There is a known issue with stack trace parsing in our installer, I see from our github feed that we're fixing it at the moment.

In the meantime you should be able to see the actual root cause by heading over to /mnt/data/elastic/logs/bootstrap-logs/bootstrap.log - there should be an obvious stack trace at the end of that

Alex

Hi Alex, thank you for your insight. I will take a look soon!
cheers,
Stefano

@smm

We've seen something similar looking a few times internally (*). It appears that the combination of the docker pull for Elasticsearch and Kibana images and the subsequent cluster provisioning can take more than the (annoyingly hardwired!) 10 minute timeout, particularly on slower machines or if the docker repo is under heavy load. We have an issue to fix this.

(*) (If in the bootstrap.log the exception is a 600 second timeout)
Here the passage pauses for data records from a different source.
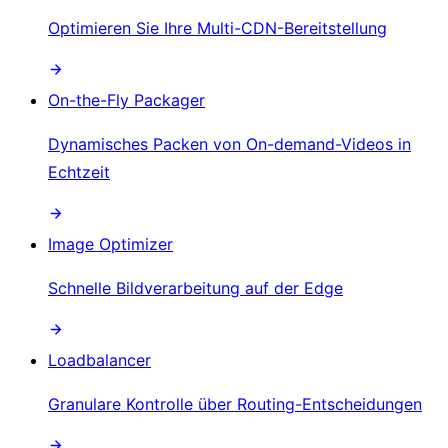
Optimieren Sie Ihre Multi-CDN-Bereitstellung
On-the-Fly Packager
Dynamisches Packen von On-demand-Videos in
Echtzeit
Image Optimizer
Schnelle Bildverarbeitung auf der Edge
Loadbalancer
Granulare Kontrolle über Routing-Entscheidungen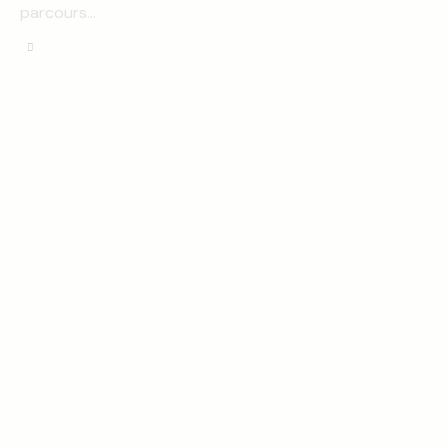
parcours…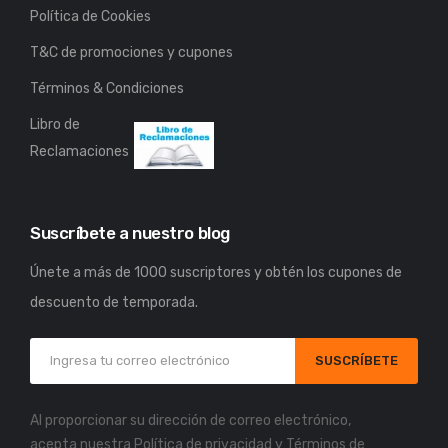
Política de Cookies
T&C de promociones y cupones
Términos & Condiciones
Libro de
Reclamaciones
Suscríbete a nuestro blog
Únete a más de 1000 suscriptores y obtén los cupones de
descuento de temporada.
SUSCRÍBETE
Al proporcionar su dirección de correo electrónico,
acepta nuestra
Política de privacidad
y
Términos de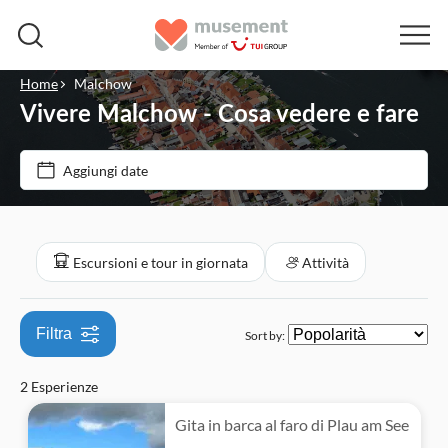
Home
Malchow
Vivere Malchow - Cosa vedere e fare
Filtra per prezzo (Adulto)
Aggiungi date
Opzioni biglietto
€
€
Min
Max
Conferma istantanea
Filtra per categorie
Escursioni e tour in giornata
Attività
Escursioni e tour in giornata
Filtra
Sort by:
Barche
Attività
2 Esperienze
Gita in barca al faro di Plau am See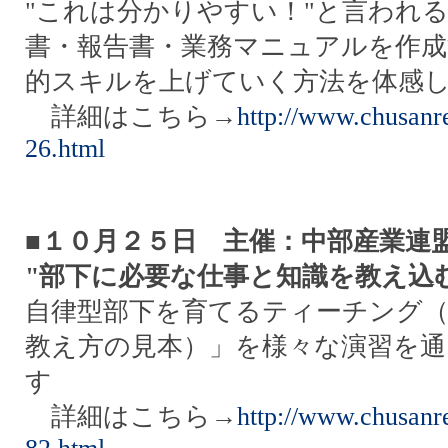
"これは分かりやすい！"と言われる
書・報告書・業務マニュアルを作
的スキルを上げていく方法を体感
詳細はこちら→
http://www.chusanre
26.html
■１０月２５日 主催：中部産業連
"部下に必要な仕事と知識を教え込
自律型部下を育てるティーチング
教え方の見本）」を様々な演習を通
す
詳細はこちら→
http://www.chusanre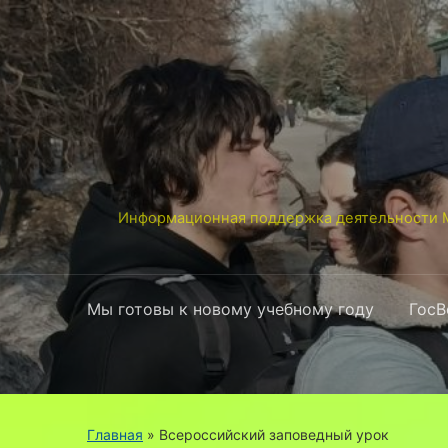
Информационная поддержка деятельности М
Мы готовы к новому учебному году
ГосВ
Главная
» Всероссийский заповедный урок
This is only a problem when provisoning the genesis node - annoying though it is, it can be worked around by removing the failed installed as per here and then rerunning the install. The cleansing step doesn't purge the docker images so the provisioning step will go faster

Alex

Dear Alex,
thank you for your inputs! I will follow up this topic tomorrow. The last week(s) I had quite much to do in / for my central elastic environment here at Metro.
I keep you updated.
kind regards,
Stefano

This topic was automatically closed 14 days after the last reply. New replies are no longer allowed.